I don’t have a place I’m going with this. I’m just mad at people who want to argue the semantics of topics like “What is real? what is truth? what is good? what is God? What is the purpose of life?” You get a lot of that in eastern culture. But I’m also mad at the mindless acceptance and faithless religion like we see so often in the west. It’s often the flip-side of the same coin. We say things like “God is good” or “Be saved.” without thinking about anything else. These attitudes both teach us to ignore the nature of God and focus on ourselves. These attitudes give us opportunity to debate, rationalize, and lean on our own understanding and perspectives.
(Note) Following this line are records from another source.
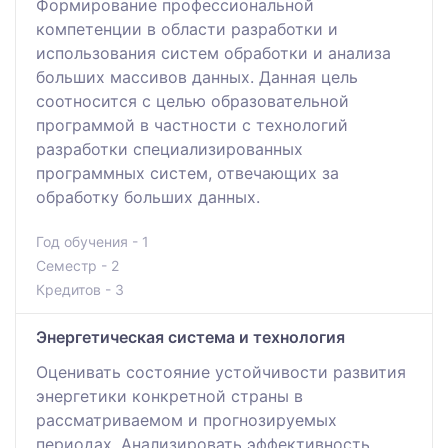
Формирование профессиональной
компетенции в области разработки и
использования систем обработки и анализа
больших массивов данных. Данная цель
соотносится с целью образовательной
программой в частности с технологий
разработки специализированных
программных систем, отвечающих за
обработку больших данных.
Год обучения - 1
Семестр - 2
Кредитов - 3
Энергетическая система и технология
Оценивать состояние устойчивости развития
энергетики конкретной страны в
рассматриваемом и прогнозируемых
периодах. Анализировать эффективность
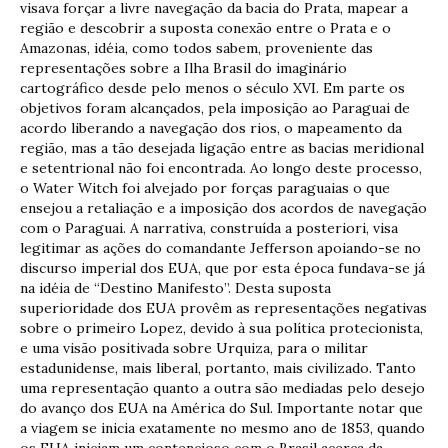
visava forçar a livre navegação da bacia do Prata, mapear a
região e descobrir a suposta conexão entre o Prata e o
Amazonas, idéia, como todos sabem, proveniente das
representações sobre a Ilha Brasil do imaginário
cartográfico desde pelo menos o século XVI. Em parte os
objetivos foram alcançados, pela imposição ao Paraguai de
acordo liberando a navegação dos rios, o mapeamento da
região, mas a tão desejada ligação entre as bacias meridional
e setentrional não foi encontrada. Ao longo deste processo,
o Water Witch foi alvejado por forças paraguaias o que
ensejou a retaliação e a imposição dos acordos de navegação
com o Paraguai. A narrativa, construída a posteriori, visa
legitimar as ações do comandante Jefferson apoiando-se no
discurso imperial dos EUA, que por esta época fundava-se já
na idéia de “Destino Manifesto”. Desta suposta
superioridade dos EUA provêm as representações negativas
sobre o primeiro Lopez, devido à sua política protecionista,
e uma visão positivada sobre Urquiza, para o militar
estadunidense, mais liberal, portanto, mais civilizado. Tanto
uma representação quanto a outra são mediadas pelo desejo
do avanço dos EUA na América do Sul. Importante notar que
a viagem se inicia exatamente no mesmo ano de 1853, quando
os EUA iniciam um contencioso com o Brasil acerca da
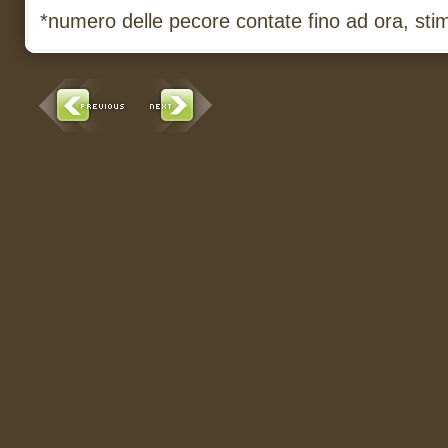
*numero delle pecore contate fino ad ora, stim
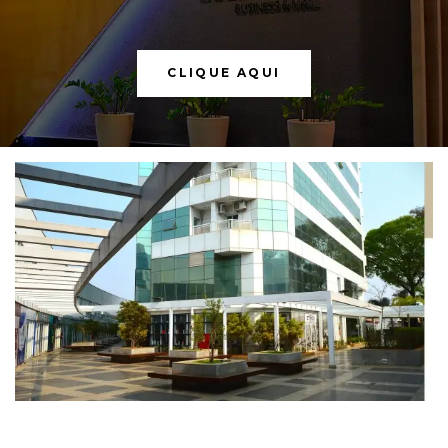
CLIQUE AQUI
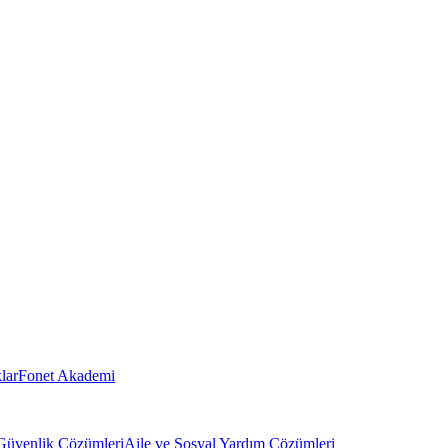
lar
Fonet Akademi
Güvenlik Çözümleri
Aile ve Sosyal Yardım Çözümleri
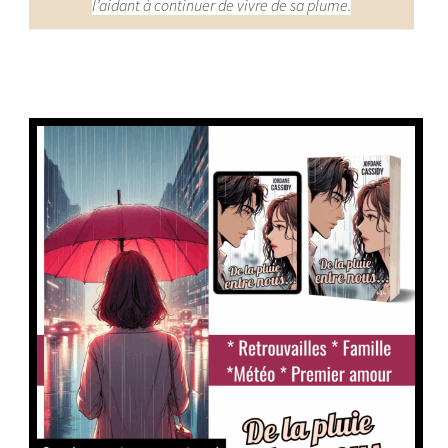
l’aidant à continuer de vivre de sa plume.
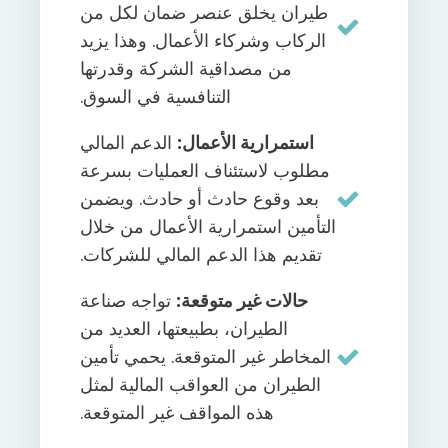
طيران يخلق عنصر ضمان لكل من
الركاب وشركاء الأعمال. وهذا يزيد
من مصداقية الشركة وقدرتها
التنافسية في السوق.
استمرارية الأعمال:
الدعم المالي
مطلوب لاستئناف العمليات بسرعة
بعد وقوع حادث أو حادث. ويضمن
التأمين استمرارية الأعمال من خلال
تقديم هذا الدعم المالي للشركات.
حالات غير متوقعة:
تواجه صناعة
الطيران، بطبيعتها، العديد من
المخاطر غير المتوقعة. يحمي تأمين
الطيران من العواقب المالية لمثل
هذه المواقف غير المتوقعة.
If somebody believes the bible, they shouldn’t just believe the words that were written, they should believe the patterns as representative of how God acts.
Nobody “Doesn’t know” what he or she believes. They’re just too _____ to test out what they believe by analyzing, experimenting, evaluating, and growing.
I tend to think this God stuff is important. Many people have said it, but Oingo Boingo said it best: No one lives forever. It might just be that there’s a reason for that. It could be conceivable that if there is a God and this is all somehow God’s doing, there’s more to existence than just this brief span called life.
People say “I’ll find out when I get there.” but what if all these professors of religion are right and once you ‘get there’ it’s too late? Isn’t that worth checking into at least?
It’s too late in the evening for me to write this stuff. I just get more and more confrontational, and, despite how it appears and how I’ve been writing, I don’t think confrontational is any kind of way to foster personal growth.
Of course, that’s just my opinion.
I could be wrong.
I suppose I had better end with some things that I can feel confident in saying “I know.” Why? Simply through experience. For example:
I know there is a God and he is vastly beyond my own understanding. I also know there are miracles. I know that scripture can be a tool to help us understand more about God and our relationship with him. I know that the power of God is on the Earth today. I have felt the power of God given to man. I know that prayer is real and effective. I know that keeping commandments as given in scripture really does make a person happier.
I am willing to discuss, in a more private and personal way, the specifics of the events that have led me to this, my spirituality.